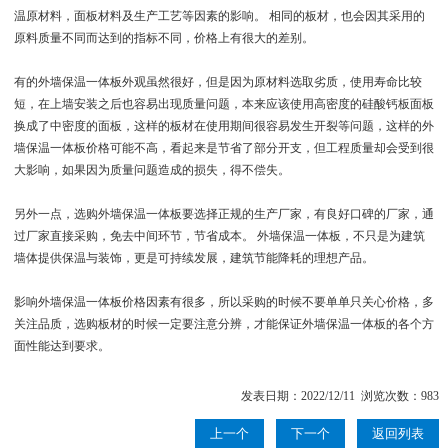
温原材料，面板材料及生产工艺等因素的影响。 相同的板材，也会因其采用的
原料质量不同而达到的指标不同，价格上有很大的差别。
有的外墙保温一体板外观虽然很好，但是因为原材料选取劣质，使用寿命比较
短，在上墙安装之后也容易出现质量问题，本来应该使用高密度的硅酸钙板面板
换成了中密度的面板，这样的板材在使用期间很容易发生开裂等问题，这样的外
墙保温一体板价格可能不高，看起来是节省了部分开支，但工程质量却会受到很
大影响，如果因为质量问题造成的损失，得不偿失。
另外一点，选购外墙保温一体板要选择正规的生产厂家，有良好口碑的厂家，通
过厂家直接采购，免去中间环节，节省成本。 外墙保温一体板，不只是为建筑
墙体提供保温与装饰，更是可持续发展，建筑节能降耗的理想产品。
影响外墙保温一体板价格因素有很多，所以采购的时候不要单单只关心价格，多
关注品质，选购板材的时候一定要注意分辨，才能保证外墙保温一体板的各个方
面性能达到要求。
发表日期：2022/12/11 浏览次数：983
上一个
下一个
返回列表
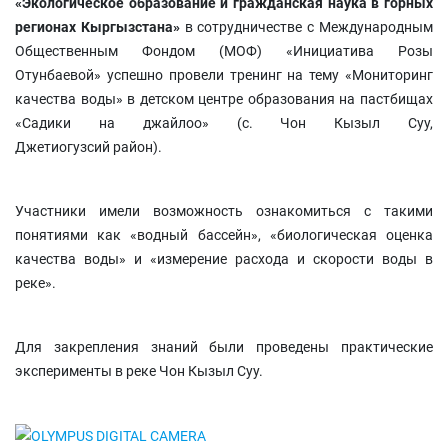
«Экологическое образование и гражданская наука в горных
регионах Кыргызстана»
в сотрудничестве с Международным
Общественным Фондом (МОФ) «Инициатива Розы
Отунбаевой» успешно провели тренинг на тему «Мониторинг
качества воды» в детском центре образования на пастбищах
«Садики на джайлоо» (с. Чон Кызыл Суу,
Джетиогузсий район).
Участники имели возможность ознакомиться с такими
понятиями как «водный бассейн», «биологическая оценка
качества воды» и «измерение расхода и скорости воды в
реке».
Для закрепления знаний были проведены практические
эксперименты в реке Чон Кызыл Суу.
--
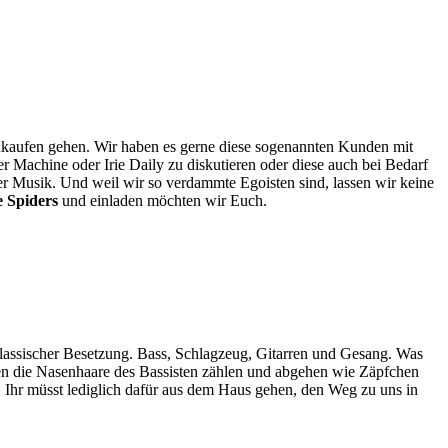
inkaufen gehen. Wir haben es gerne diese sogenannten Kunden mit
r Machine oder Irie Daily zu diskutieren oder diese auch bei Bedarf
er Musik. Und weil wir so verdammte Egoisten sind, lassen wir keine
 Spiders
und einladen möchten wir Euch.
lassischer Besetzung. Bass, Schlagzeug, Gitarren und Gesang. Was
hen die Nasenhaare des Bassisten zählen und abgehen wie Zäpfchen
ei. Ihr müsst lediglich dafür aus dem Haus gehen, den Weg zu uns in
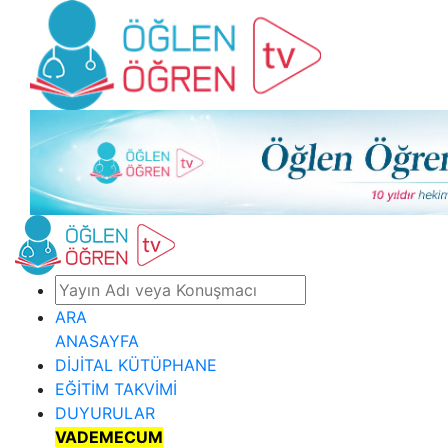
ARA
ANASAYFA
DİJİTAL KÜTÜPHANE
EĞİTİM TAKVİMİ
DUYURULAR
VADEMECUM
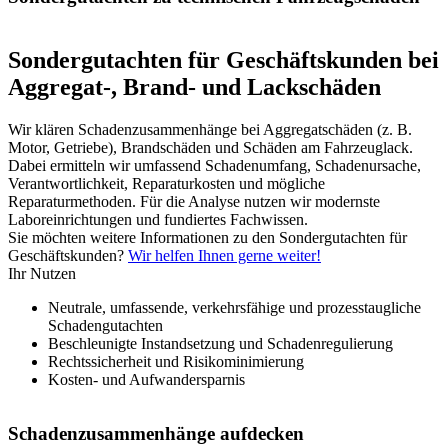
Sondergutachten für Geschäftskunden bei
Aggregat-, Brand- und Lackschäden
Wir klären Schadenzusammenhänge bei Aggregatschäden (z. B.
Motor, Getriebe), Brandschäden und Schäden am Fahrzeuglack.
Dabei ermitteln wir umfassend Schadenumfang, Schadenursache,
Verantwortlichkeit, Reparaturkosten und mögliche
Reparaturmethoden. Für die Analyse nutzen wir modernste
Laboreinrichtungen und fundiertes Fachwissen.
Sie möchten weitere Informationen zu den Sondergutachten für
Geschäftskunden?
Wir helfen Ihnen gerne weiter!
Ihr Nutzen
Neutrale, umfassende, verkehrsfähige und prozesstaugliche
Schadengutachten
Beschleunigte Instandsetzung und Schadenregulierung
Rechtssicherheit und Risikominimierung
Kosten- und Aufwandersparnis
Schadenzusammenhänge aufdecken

# WORK REQUEST
Your answer must be the lines above from the one containing "Джетиогузсий район)." to the one containing "эксперименты в реке Чон Кызыл Суу.", both included, restated word for word.

# ANSWER TO THE EXERCISE
Джетиогузсий район).
Участники имели возможность ознакомиться с такими
понятиями как «водный бассейн», «биологическая оценка
качества воды» и «измерение расхода и скорости воды в
реке».
Для закрепления знаний были проведены практические
эксперименты в реке Чон Кызыл Суу.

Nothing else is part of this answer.